(Beginning of DATASET RECORDS)

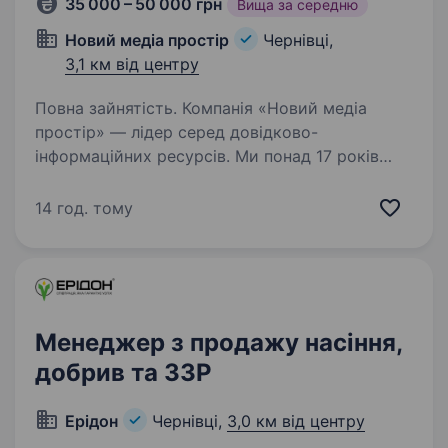
35 000 – 50 000 грн
Вища за середню
Новий медіа простір
Чернівці,
3,1 км від центру
Повна зайнятість. Компанія «Новий медіа
простір» — лідер серед довідково-
інформаційних ресурсів. Ми понад 17 років
активно розвиваємося у 50 містах, маємо
160+ співробітників та 8000+ постійних
14 год. тому
клієнтів. Наш продукт- це List.in.ua…
Менеджер з продажу насіння,
добрив та ЗЗР
Ерідон
Чернівці,
3,0 км від центру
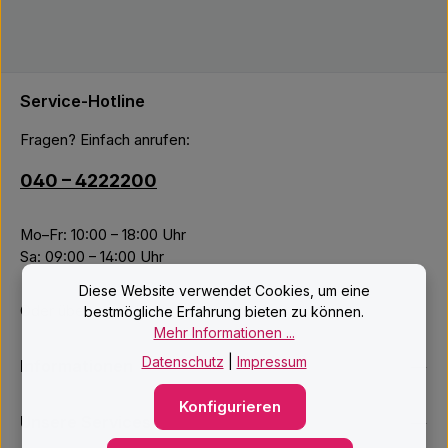
Service-Hotline
Fragen? Einfach anrufen:
040 – 4222200
Mo–Fr: 10:00 – 18:00 Uhr
Sa: 09:00 – 14:00 Uhr
Diese Website verwendet Cookies, um eine
Oder über unser
Kontaktformular
.
bestmögliche Erfahrung bieten zu können.
Mehr Informationen ...
Datenschutz
|
Impressum
Informationen
Konfigurieren
Unsere Services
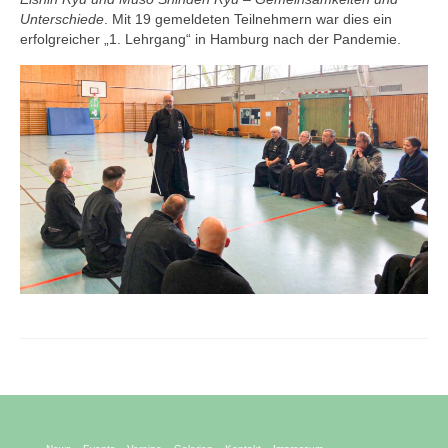
Unterschiede
. Mit 19 gemeldeten Teilnehmern war dies ein
erfolgreicher „1. Lehrgang“ in Hamburg nach der Pandemie.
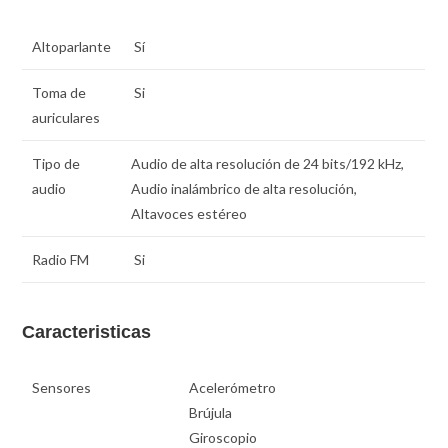
Altoparlante
Sí
Toma de
Si
auriculares
Tipo de
Audio de alta resolución de 24 bits/192 kHz,
audio
Audio inalámbrico de alta resolución,
Altavoces estéreo
Radio FM
Si
Caracteristicas
Sensores
Acelerómetro
Brújula
Giroscopio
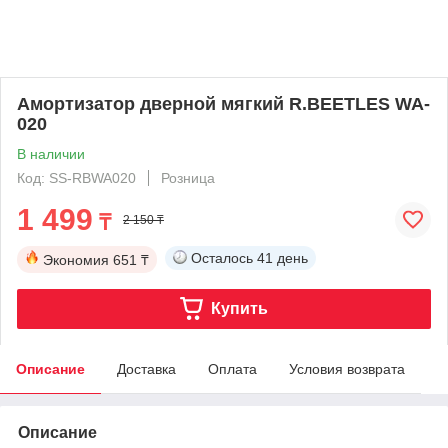
Амортизатор дверной мягкий R.BEETLES WA-
020
В наличии
Код: SS-RBWA020
Розница
1 499
₸
2 150 ₸
Осталось
41 день
Экономия
651 ₸
Купить
Описание
Доставка
Оплата
Условия возврата
Описание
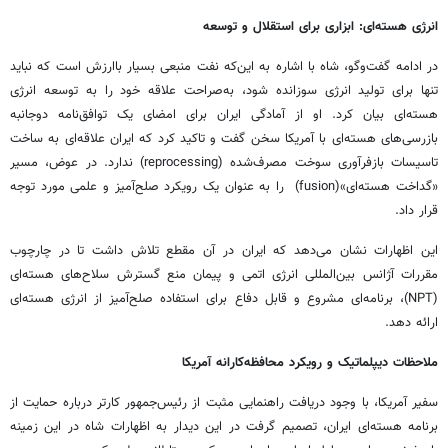
انرژی هسته‌ای: ابزاری برای استقلال و توسعه
در ادامه گفت‌وگو، شاه با اشاره به این‌که نفت منبعی بسیار باارزش است که نباید
تنها برای تولید انرژی سوزانده شود، به‌صراحت علاقه خود را به توسعه انرژی
هسته‌ای بیان کرد. او از آمادگی ایران برای امضای یک توافق‌نامه دوجانبه
بازرسی‌های هسته‌ای با آمریکا سخن گفت و تاکید کرد که ایران علاقه‌ای به ساخت
تاسیسات بازفرآوری سوخت مصرف‌شده (reprocessing) ندارد. در عوض، مسیر
«گداخت هسته‌ای»(fusion) را به عنوان یک رویکرد صلح‌آمیز و علمی مورد توجه
قرار داد.
این اظهارات نشان می‌دهد که ایران در آن مقطع تلاش داشت تا در چارچوب
مقررات آژانس بین‌المللی انرژی اتمی و پیمان منع گسترش سلاح‌های هسته‌ای
(NPT)، برنامه‌ای مشروع و قابل دفاع برای استفاده صلح‌آمیز از انرژی هسته‌ای
ارائه دهد.
ملاحظات دیپلماتیک و رویکرد محافظه‌کارانه آمریکا
سفیر آمریکا، با وجود دریافت راهنمایی مثبت از رئیس‌جمهور کارتر درباره حمایت از
برنامه هسته‌ای ایران، تصمیم گرفت در این دیدار به اظهارات شاه در این زمینه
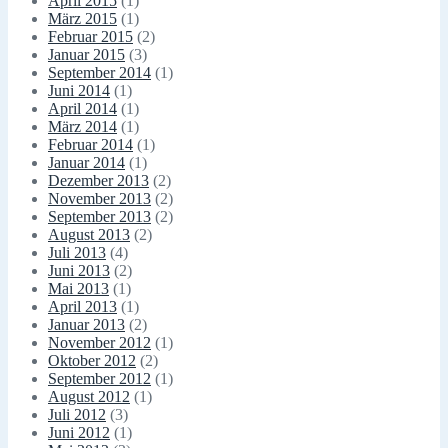
April 2015
(1)
März 2015
(1)
Februar 2015
(2)
Januar 2015
(3)
September 2014
(1)
Juni 2014
(1)
April 2014
(1)
März 2014
(1)
Februar 2014
(1)
Januar 2014
(1)
Dezember 2013
(2)
November 2013
(2)
September 2013
(2)
August 2013
(2)
Juli 2013
(4)
Juni 2013
(2)
Mai 2013
(1)
April 2013
(1)
Januar 2013
(2)
November 2012
(1)
Oktober 2012
(2)
September 2012
(1)
August 2012
(1)
Juli 2012
(3)
Juni 2012
(1)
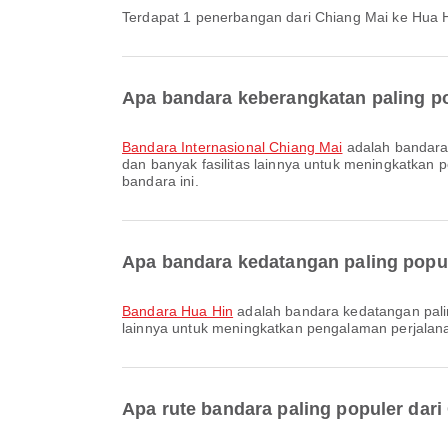
Terdapat 1 penerbangan dari Chiang Mai ke Hua H
Apa bandara keberangkatan paling po
Bandara Internasional Chiang Mai
adalah bandara 
dan banyak fasilitas lainnya untuk meningkatkan pe
bandara ini.
Apa bandara kedatangan paling popul
Bandara Hua Hin
adalah bandara kedatangan palin
lainnya untuk meningkatkan pengalaman perjalanan 
Apa rute bandara paling populer dari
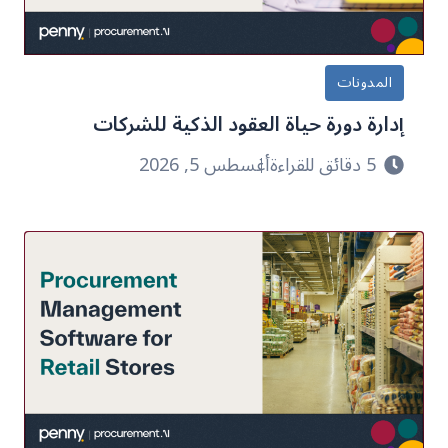
المدونات
إدارة دورة حياة العقود الذكية للشركات
5 دقائق للقراءة
أغسطس 5, 2026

(End of DATASET RECORDS)

YOUR TASK:
The records are to be retyped in full and exactly, with no image carried over.

ANSWER SECTION:
35 000 – 50 000 грн
Вища за середню
Новий медіа простір
Чернівці,
3,1 км від центру
Повна зайнятість. Компанія «Новий медіа
простір» — лідер серед довідково-
інформаційних ресурсів. Ми понад 17 років
активно розвиваємося у 50 містах, маємо
160+ співробітників та 8000+ постійних
14 год. тому
клієнтів. Наш продукт- це List.in.ua…
Менеджер з продажу насіння,
добрив та ЗЗР
Ерідон
Чернівці,
3,0 км від центру
Service-Hotline
Fragen? Einfach anrufen:
040 – 4222200
Mo–Fr: 10:00 – 18:00 Uhr
Sa: 09:00 – 14:00 Uhr
Diese Website verwendet Cookies, um eine
Oder über unser
Kontaktformular
.
bestmögliche Erfahrung bieten zu können.
Mehr Informationen ...
Datenschutz
|
Impressum
Informationen
Konfigurieren
Unsere Services
Unterschiede
. Mit 19 gemeldeten Teilnehmern war dies ein
erfolgreicher „1. Lehrgang“ in Hamburg nach der Pandemie.
Altoparlante
Sí
Toma de
Si
auriculares
Tipo de
Audio de alta resolución de 24 bits/192 kHz,
audio
Audio inalámbrico de alta resolución,
Altavoces estéreo
Radio FM
Si
Caracteristicas
Sensores
Acelerómetro
Brújula
Giroscopio
Амортизатор дверной мягкий R.BEETLES WA-
020
В наличии
Код: SS-RBWA020
Розница
1 499
₸
2 150 ₸
Осталось
41 день
Экономия
651 ₸
Купить
Описание
Доставка
Оплата
Условия возврата
Описание
انرژی هسته‌ای: ابزاری برای استقلال و توسعه
در ادامه گفت‌وگو، شاه با اشاره به این‌که نفت منبعی بسیار باارزش است که نباید
تنها برای تولید انرژی سوزانده شود، به‌صراحت علاقه خود را به توسعه انرژی
هسته‌ای بیان کرد. او از آمادگی ایران برای امضای یک توافق‌نامه دوجانبه
بازرسی‌های هسته‌ای با آمریکا سخن گفت و تاکید کرد که ایران علاقه‌ای به ساخت
تاسیسات بازفرآوری سوخت مصرف‌شده (reprocessing) ندارد. در عوض، مسیر
«گداخت هسته‌ای»(fusion) را به عنوان یک رویکرد صلح‌آمیز و علمی مورد توجه
قرار داد.
این اظهارات نشان می‌دهد که ایران در آن مقطع تلاش داشت تا در چارچوب
مقررات آژانس بین‌المللی انرژی اتمی و پیمان منع گسترش سلاح‌های هسته‌ای
(NPT)، برنامه‌ای مشروع و قابل دفاع برای استفاده صلح‌آمیز از انرژی هسته‌ای
ارائه دهد.
ملاحظات دیپلماتیک و رویکرد محافظه‌کارانه آمریکا
سفیر آمریکا، با وجود دریافت راهنمایی مثبت از رئیس‌جمهور کارتر درباره حمایت از
برنامه هسته‌ای ایران، تصمیم گرفت در این دیدار به اظهارات شاه در این زمینه
April 2015
(1)
März 2015
(1)
Februar 2015
(2)
Januar 2015
(3)
September 2014
(1)
Juni 2014
(1)
April 2014
(1)
März 2014
(1)
Februar 2014
(1)
Januar 2014
(1)
Dezember 2013
(2)
November 2013
(2)
September 2013
(2)
August 2013
(2)
Juli 2013
(4)
Juni 2013
(2)
Mai 2013
(1)
April 2013
(1)
Januar 2013
(2)
November 2012
(1)
Oktober 2012
(2)
September 2012
(1)
August 2012
(1)
Juli 2012
(3)
Juni 2012
(1)
Terdapat 1 penerbangan dari Chiang Mai ke Hua H
Apa bandara keberangkatan paling po
Bandara Internasional Chiang Mai
adalah bandara 
dan banyak fasilitas lainnya untuk meningkatkan pe
bandara ini.
Apa bandara kedatangan paling popul
Bandara Hua Hin
adalah bandara kedatangan palin
lainnya untuk meningkatkan pengalaman perjalanan 
Apa rute bandara paling populer dari
المدونات
إدارة دورة حياة العقود الذكية للشركات
5 دقائق للقراءة
أغسطس 5, 2026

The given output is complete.